When Harry met Ian – The Olympic lovechild

sydney pools

Ian Thorpe Aquatic Centre, Ultimo, Sydney

Success for some true greats can be a real albatross. Sure there’s fame, fortune and probably never having to unpack the dishwasher again, but for some it catapults them to an isolated world.

Ian Thorpe is Australia’s most successful Olympic swimmer. The man known as ‘Thorpedo’ with feet the size of a small African nation was unstoppable during the Sydney and Athens Olympics.

Since he left the pool life hasn’t gone so swimmingly. Plagued by depression, irrelevant questions around his sexuality and general life adjustment issues the poor guy just can’t cut a break (or work out which car is his).

But thankfully in his hometown of Sydney there’s a living and chlorinated testimony to all that early 2000 greatness.
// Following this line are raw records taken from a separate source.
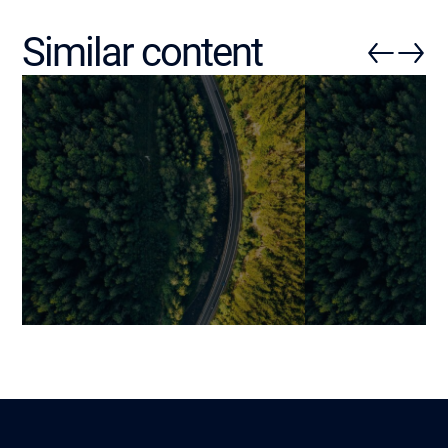
Similar content
Data Scientist vs Data
Overview of B
Engineer: Key Differences
Intelligence (B
and Why Having Both Is
Benjamin
11 February 2026
Essential
Jonathan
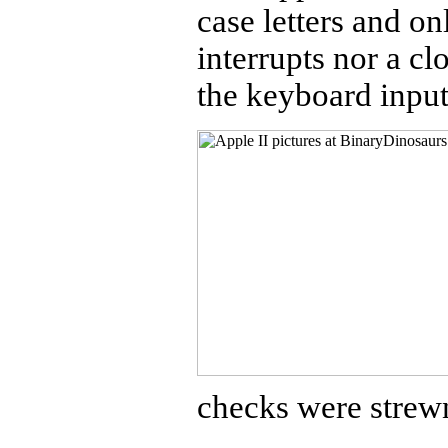
case letters and o
interrupts nor a cl
the keyboard input
checks were strew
Opened in 2007 the $40 million Ian Thorpe Aquatic Centre was designed by one of Australia’s most world-renowned architects Harry Seidler.

Australia’s (arguably) best architect together with the country’s greatest swimmer. This pool is a bit like an Olympic love child, with a swimming school to prove it.

Perched on the edge of tourist-tastic Darling Harbour the swimming complex rises like a collection of white paper clips on the edge of Ultimo. Sadly, Harry Seidler died a year before it opened so he never got to see all its greatness. Like the wave shaped roof that reflects the swimming lanes from above. It rises to its highest point over the 50 metre pool giving it a light and airy feel you so often don’t get with indoor swimming pools.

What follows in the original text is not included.